MOSAID Technologies has unveiled an SSD prototype that shows some promising innovation over the drives that are currently available.

Where the current selection of SSD’s on the market today require eight or more channels to achieve their transfer speeds, the company has created an SSD that performs just as well on just a single channel by using HyperLink NAND (HLNAND) technology.
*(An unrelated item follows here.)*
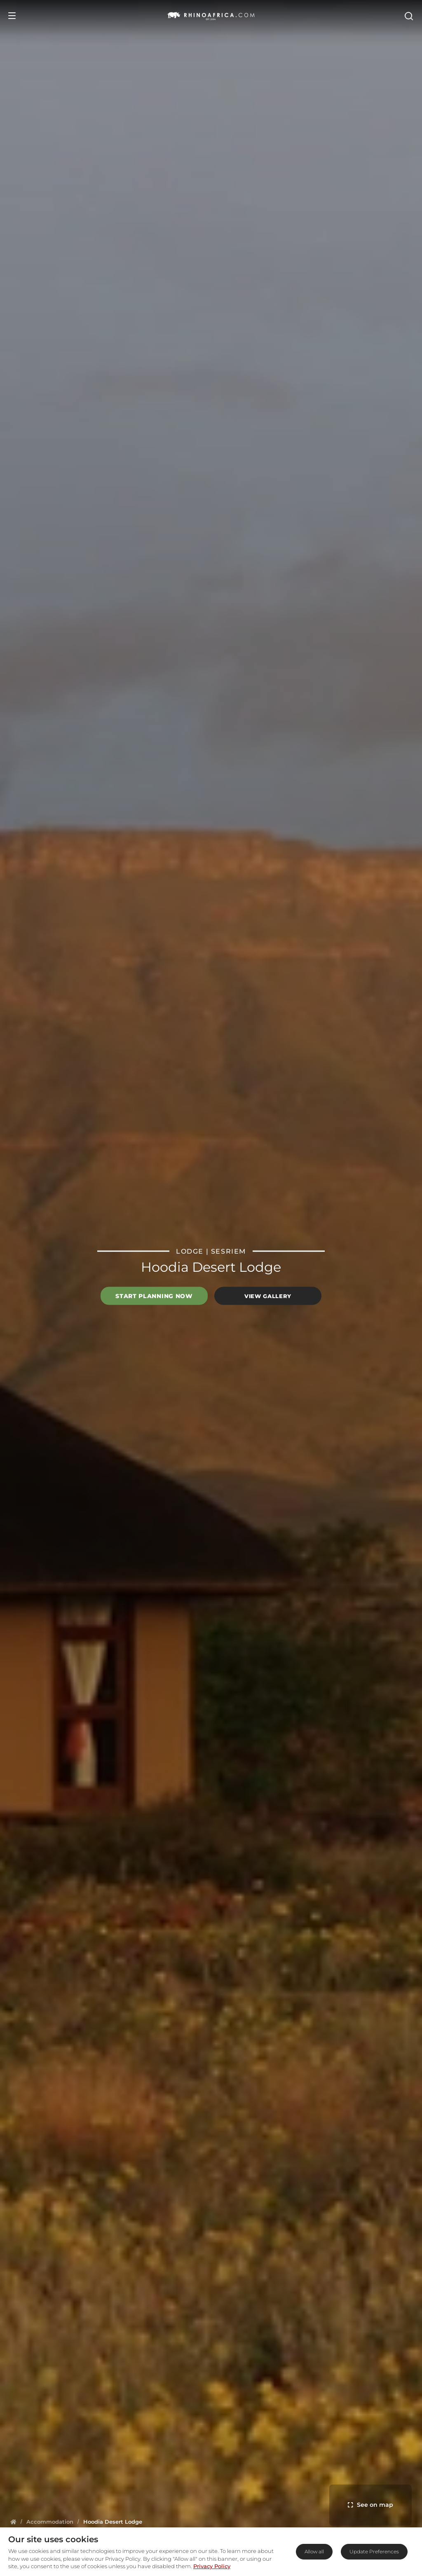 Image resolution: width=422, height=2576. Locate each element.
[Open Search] (408, 15)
MOSAID achieved this by using two of their 64GB HLDIMM modules arranged on each channel, combined with an INDILINX controller and system board.

"The goal of the HLNAND program is to develop advanced solutions that will significantly enhance the performance of Flash technology in commercial products," explained Jin-Ki Kim, Vice President of MOSAID’s research and development team. "Our prototype demonstrates the unprecedented level of Flash performance and flexibility that can be delivered in an SSD when implementing HLNAND technology. With our solution, SSD designers can achieve an industry leading concentration of throughput on each channel, without experiencing roll-off with heavily populated rings."

According to bit-tech, the 3.5” HLNAND SSD prototype is only able to achieve 120MB/s read and 73Mb/s write speeds per channel despite MOSAIDS claims that the drive is capable of read speeds up to 213MB/s and write speeds of up to 130MB/s. However, MOSAID claims that design limitations required them to reduce the speed of the controller from 133MHz to 75MHz, and that a production HLNAND SSD with eight channels “would operate at the full 133MHz clock to achieve read and write throughput each exceeding 1TB/s.”

MOSAID is currently looking at licensing their technology for use in several types of devices including workstations, mobile devices, and drives. Devices using HLNAND 64GB NAND Flash memory devices and HLDIMM modules will likely make their debut in the enterprise market first, and at a price well out of reach to the average consumer.

If it’s true that manufacturers will have the ability to chain up to 255 flash devices on a single channel with no loss in data throughput, as MOSAID claims, we should at least see some pretty impressive high-capacity devices being developed in the near future.